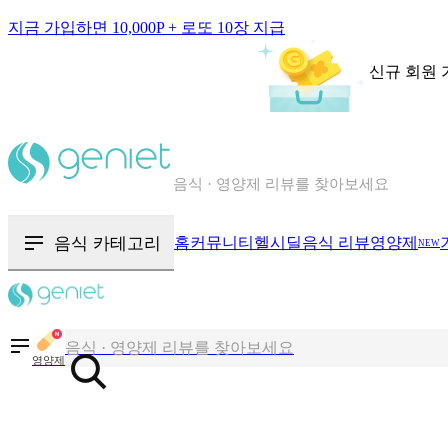
지금 가입하면 10,000P + 로또 10장 지급
신규 회원 
칼로리와 영양성분을 검색해보세요
혈당 · 다이어트 음식 검색해보세요
음식 카테고리
홈
커뮤니티
헬시딜
음식 리뷰
영양제
NEW
음식 · 영양제 리뷰를 찾아보세요
칼로리와 영양성분을 검색해보세요
영양제
혈당 · 다이어트 음식 검색해보세요
음식 · 영양제 리뷰를 찾아보세요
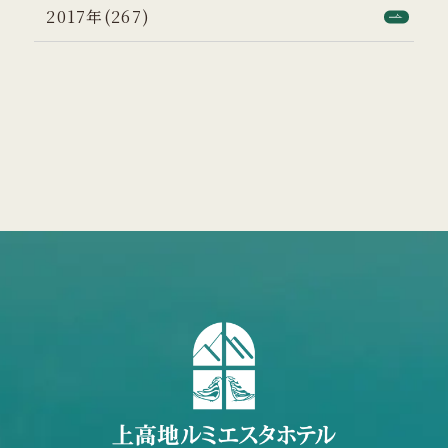
2017年(267)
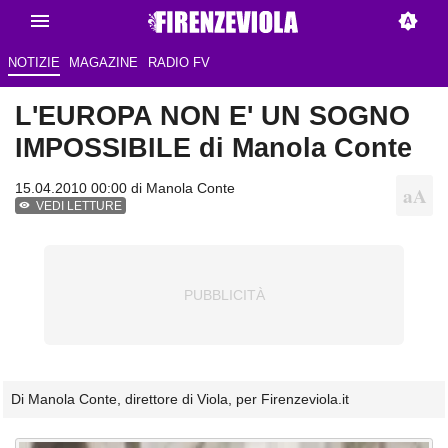
NOTIZIE
MAGAZINE
RADIO FV
L'EUROPA NON E' UN SOGNO
IMPOSSIBILE di Manola Conte
15.04.2010 00:00 di
Manola Conte
VEDI LETTURE
Di Manola Conte, direttore di Viola, per Firenzeviola.it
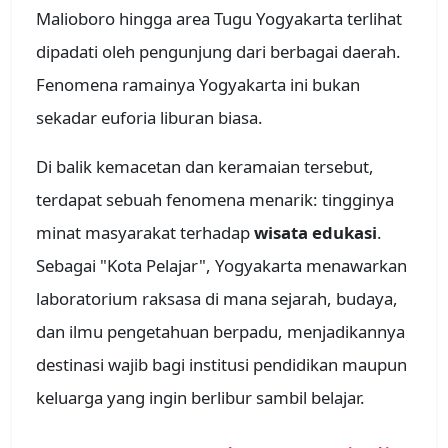
Malioboro hingga area Tugu Yogyakarta terlihat
dipadati oleh pengunjung dari berbagai daerah.
Fenomena ramainya Yogyakarta ini bukan
sekadar euforia liburan biasa.
Di balik kemacetan dan keramaian tersebut,
terdapat sebuah fenomena menarik: tingginya
minat masyarakat terhadap
wisata edukasi
.
Sebagai "Kota Pelajar", Yogyakarta menawarkan
laboratorium raksasa di mana sejarah, budaya,
dan ilmu pengetahuan berpadu, menjadikannya
destinasi wajib bagi institusi pendidikan maupun
keluarga yang ingin berlibur sambil belajar.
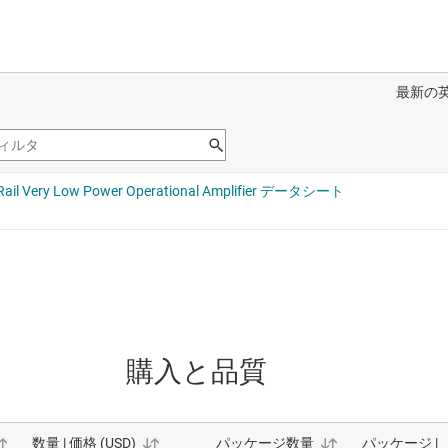
購入と品質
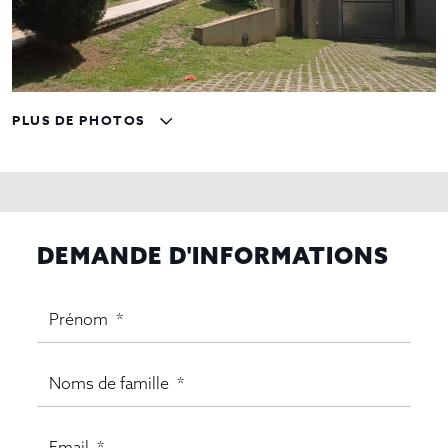
PLUS DE PHOTOS
DEMANDE D'INFORMATIONS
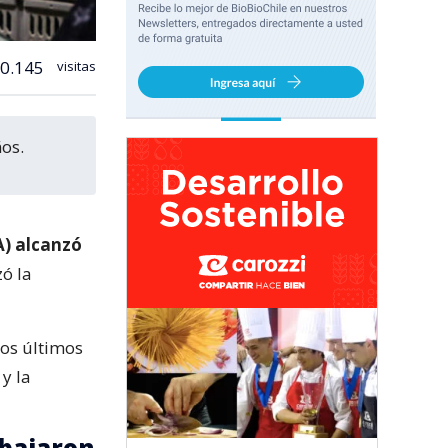
0.145
visitas
ños.
A) alcanzó
ó la
los últimos
y la
 bajaron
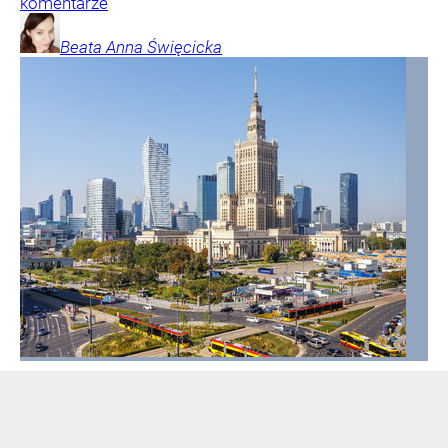
komentarze
Beata Anna
Święcicka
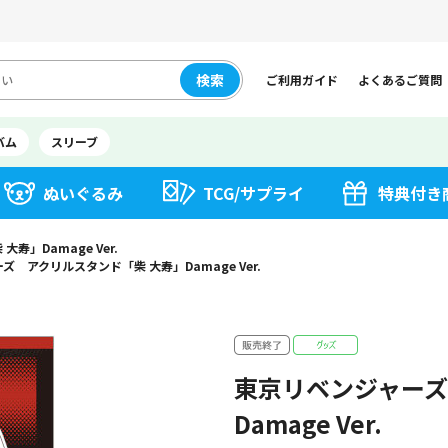
検索
ご利用ガイド
よくあるご質問
バム
スリーブ
ぬいぐるみ
TCG/サプライ
特典付き
」Damage Ver.
 アクリルスタンド「柴 大寿」Damage Ver.
東京リベンジャーズ
Damage Ver.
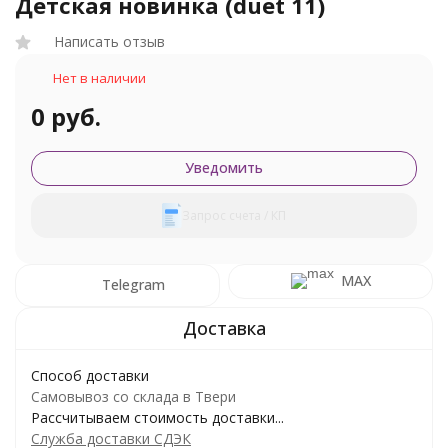
Детская новинка (duet 11)
Написать отзыв
Нет в наличии
0 руб.
Уведомить
Запрос счета / КП
MAX
Telegram
Способ доставки
Самовывоз со склада в Твери
Рассчитываем стоимость доставки...
Служба доставки СДЭК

-*-*-

Aim of the exercise —
Collect every line above that contains the word "Damage".

Answer below —
」Damage Ver.
 アクリルスタンド「柴 大寿」Damage Ver.
Damage Ver.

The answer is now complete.